Two hydro-electric plants, known as Inga 1 and Inga 2, were constructed in the 1970s and a third is planned, but
Grand Inga would dwarf them all.
Grand Inga was proposed in the 1980s but never got beyond feasibility studies because of political turmoil in central Africa. But now it stands a chance, according to Gerald Doucet, secretary-general of the World Energy Council, which is convening the London meeting.

"It is the greatest sustainable development project, offering Africa a unique chance for interdependence and prosperity," Mr Doucet said. "It's much more feasible now than ever." Grand Inga's prospects of being completed by 2022 are said to have risen significantly in the past year as countries, banks and private companies have found they can earn high returns from the emerging global carbon offset market and UN climate change credits.

"The banks and the City of London see that Grand Inga is serious," Mr Doucet said. "The G8 countries are behind it because they can get UN clean development mechanism (CDM) credits to offset their emissions. Chinese, Brazilian and Canadian dam-building companies, as well as the World Bank, are all interested." But advocacy groups said the plans ignored local people and could leave Congo with massive debts rather than a sustainable industrial base.

The project would be a magnet for corruption in one of the world's least stable regions," said Terri Hathaway, Africa campaigner with the International Rivers, a watchdog group monitoring the project. "Its enormous budget and large contracts could devolve Inga into a corruption riddled white elephant.

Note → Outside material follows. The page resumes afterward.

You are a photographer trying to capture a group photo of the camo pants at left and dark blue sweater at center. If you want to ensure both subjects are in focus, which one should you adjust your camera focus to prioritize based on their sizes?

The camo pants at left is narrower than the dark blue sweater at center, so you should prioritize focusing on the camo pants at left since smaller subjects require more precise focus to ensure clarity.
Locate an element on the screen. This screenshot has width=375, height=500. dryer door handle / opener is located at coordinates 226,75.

"Inga will centralise a vast store of the region's electric and financial power, a development model that can foster tensions and civil wars." Ms Hathaway said the 94% of people in Congo DRC and the two-in-three Africans who have no electricity now were unlikely to benefit because the dam depends on exporting its electricity to existing centres of industry, especially in South Africa, where there have been power shortages. As it stands, the project's electricity won't reach even a fraction of the continent's 500 million people not yet connected to the grid," she said.

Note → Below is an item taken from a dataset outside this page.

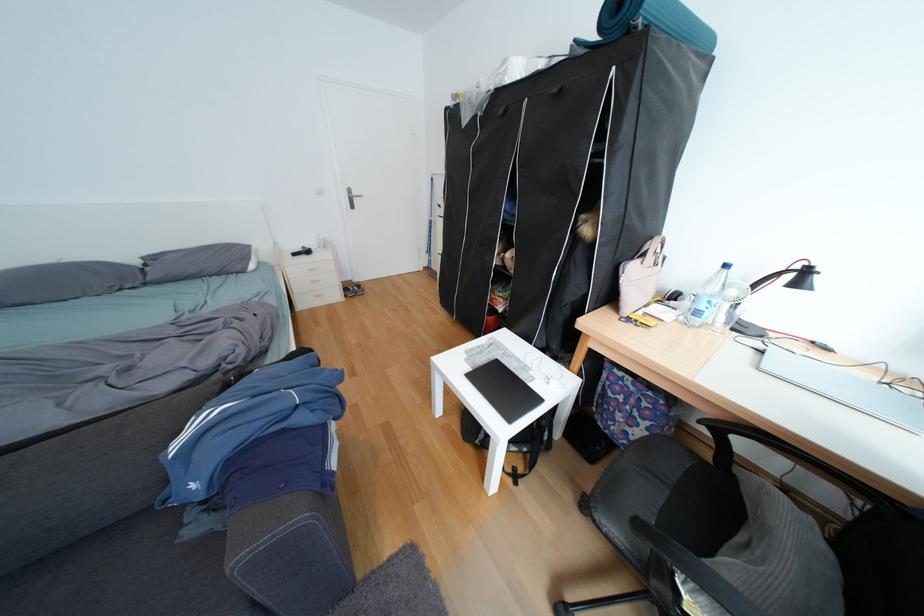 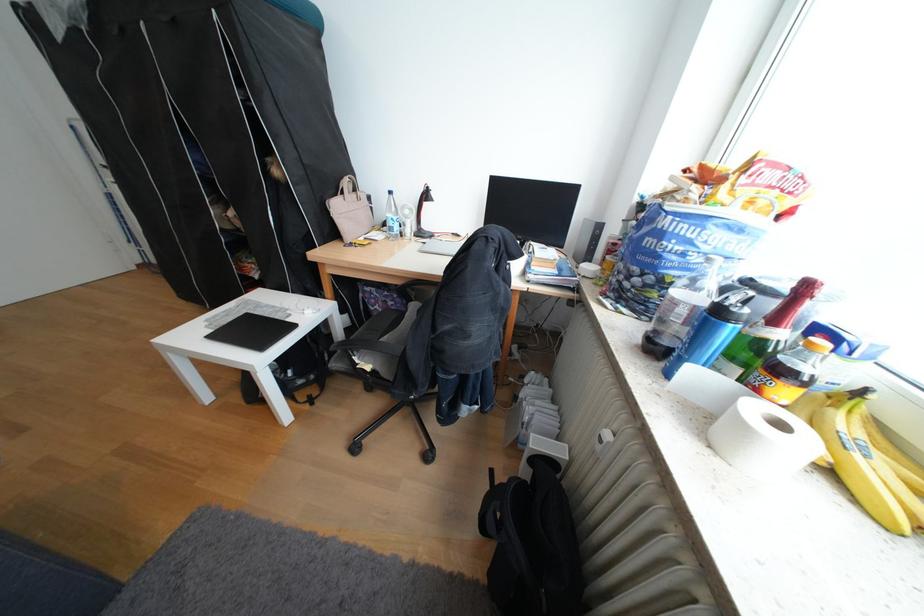 The point at (657, 256) is marked in the first image. Where is the corresponding point in the second image?

(355, 193) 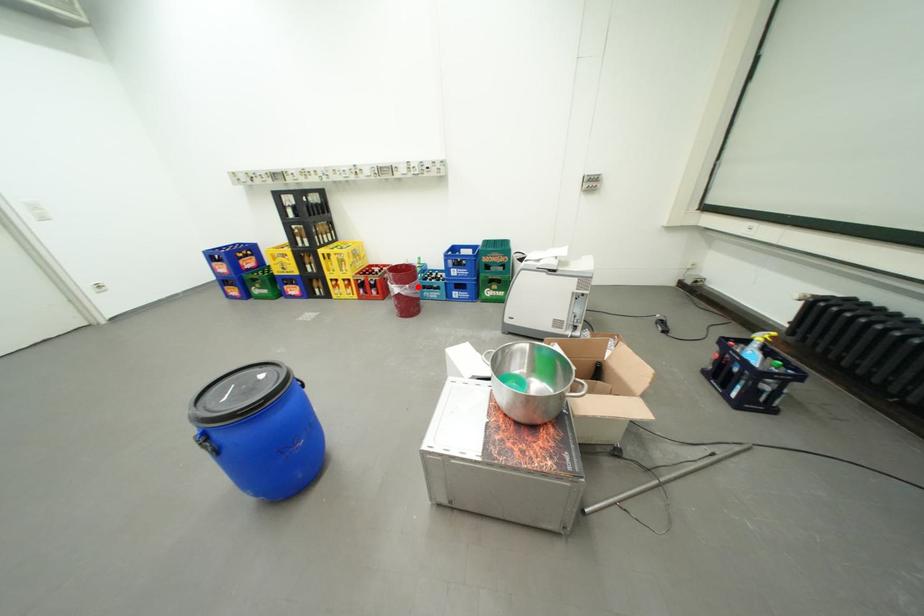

"Building a distribution network that would actually light up Africa would increase the project's cost exponentially. It would be very different if rural energy received the kind of commitment and attention now being lavished on Inga." Despite Congo having exported electricity for years from Inga 1 and Inga 2, access to electricity across the country is less than 6%, and in rural areas, where nearly 70% of people live, it is only 1%.

"My village is three kilometres from Inga's power lines. They built a line almost 2000 kilometres to the mines (in Katanga province) but in all of these years we have been left without electricity," said Simon Malanda, a community representative.